TASK REQUIREMENTS: Scan the entries below for the word "Energiefragen". Copy out every line in which it occurs.

[Dataset items]

◇ ◇ ◇

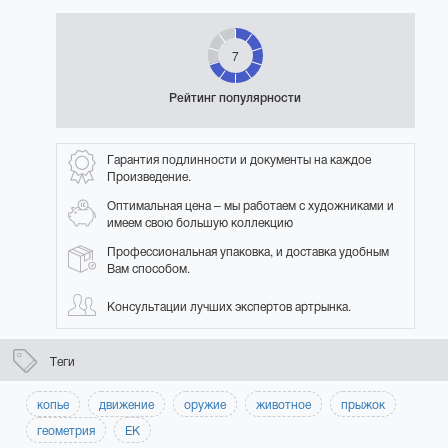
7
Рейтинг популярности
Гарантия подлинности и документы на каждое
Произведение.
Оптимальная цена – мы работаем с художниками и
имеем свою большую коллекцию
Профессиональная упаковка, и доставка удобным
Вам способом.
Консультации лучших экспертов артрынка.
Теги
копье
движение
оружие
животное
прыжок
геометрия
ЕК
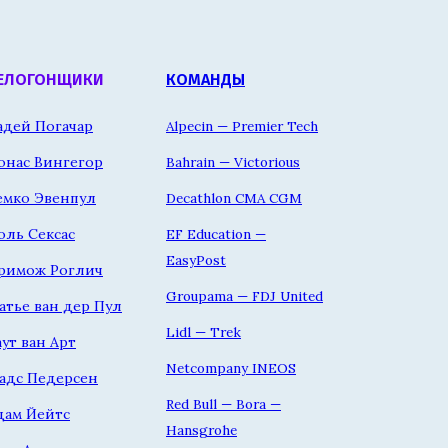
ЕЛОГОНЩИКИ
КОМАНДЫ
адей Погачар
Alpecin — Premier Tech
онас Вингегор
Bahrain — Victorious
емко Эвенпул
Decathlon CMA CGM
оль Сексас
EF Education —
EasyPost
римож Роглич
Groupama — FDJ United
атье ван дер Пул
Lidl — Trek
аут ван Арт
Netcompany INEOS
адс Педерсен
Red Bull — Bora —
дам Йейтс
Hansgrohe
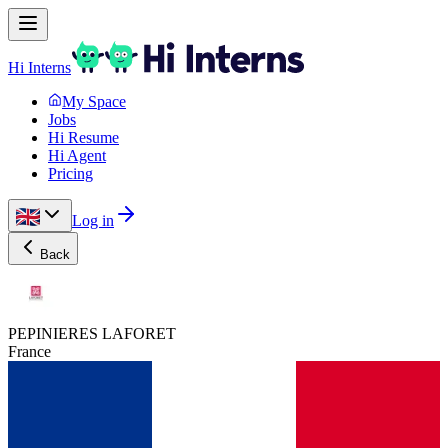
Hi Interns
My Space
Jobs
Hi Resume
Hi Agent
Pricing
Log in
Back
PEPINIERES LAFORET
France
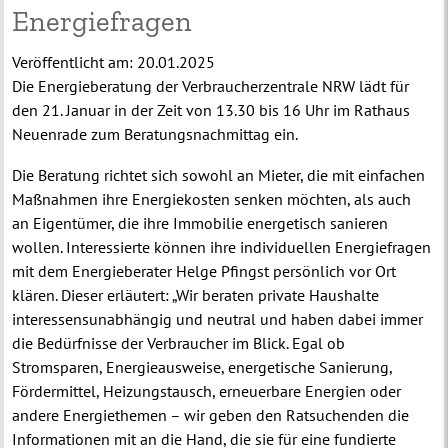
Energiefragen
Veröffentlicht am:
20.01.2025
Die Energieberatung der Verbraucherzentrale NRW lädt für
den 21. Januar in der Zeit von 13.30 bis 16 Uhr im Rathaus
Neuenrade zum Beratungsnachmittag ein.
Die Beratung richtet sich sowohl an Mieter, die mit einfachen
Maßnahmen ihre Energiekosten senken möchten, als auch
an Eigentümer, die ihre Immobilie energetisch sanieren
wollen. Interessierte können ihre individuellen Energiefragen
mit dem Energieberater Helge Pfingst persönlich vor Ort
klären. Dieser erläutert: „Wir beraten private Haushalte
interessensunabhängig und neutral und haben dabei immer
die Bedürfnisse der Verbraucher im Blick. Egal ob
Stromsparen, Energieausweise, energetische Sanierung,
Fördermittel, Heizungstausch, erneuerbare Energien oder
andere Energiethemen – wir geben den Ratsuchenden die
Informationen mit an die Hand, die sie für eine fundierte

◇ ◇ ◇

RESPONSE FOR THIS EXERCISE:
Energiefragen
wollen. Interessierte können ihre individuellen Energiefragen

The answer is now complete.